Having Tish Murtha's images in books on the shelf is all well and good, but when the opportunity arose to see a selection of her best hanging on the wall, I couldn't resist. Hence yesterday's whistlestop trip into Manchester city centre to catch the exhibition A Woman's Work, which opened on International Women's Day (8th March) and runs until 30th June.

In stark contrast to their site of display - the spectacular, opulent Refuge bar in the Kimpton Clocktower Hotel on Oxford Road - Murtha's pictures were taken in Elswick, the deprived area of Newcastle in which she was born and to which she returned after graduating from David Hurn's documentary photography course in Newport. That personal connection comes across clearly in her sympathetic portraits of siblings, friends and strangers, living amid the wreckage of a broken social system.

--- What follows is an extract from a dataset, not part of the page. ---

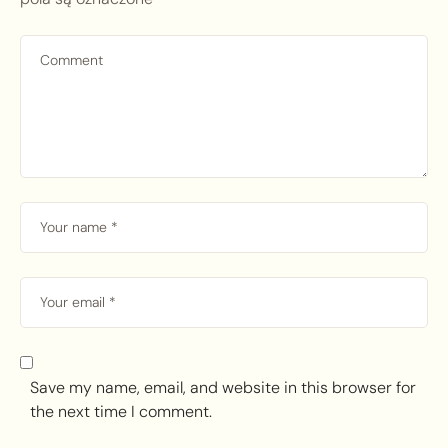
Save my name, email, and website in this browser for
the next time I comment.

Murtha's focus on kids is striking. As with many of the pictures in Nick Hedges' Home, those chosen for display here are poignant in the way that they show their youthful subjects as victims of circumstance. These childhoods are not pregnant with possibility; on the contrary, the bleak future that they face is already mapped out.

The only real hope, Murtha seems to suggest, lies in the bonds of camaraderie and community - something that Anne Worthington also recognises in her work, which brings the issues of decline and regeneration closer to home for local visitors through its focus on East Manchester. Worthington's images may be in colour rather than black and white, and taken two decades after Murtha's, but they are animated by the same tension between togetherness and disintegration - portraits of people and places abandoned and in imminent danger of being swept away in the name of a form of "progress" from which they would not benefit.

All credit to the wonderful British Culture Archive for staging the exhibition and continuing to promote the work of Murtha, Worthington and many, many others. Hopefully, it won't be long before the organisation has permanent premises - a dream you can help to realise through buying prints or simply making a donation to the coffers.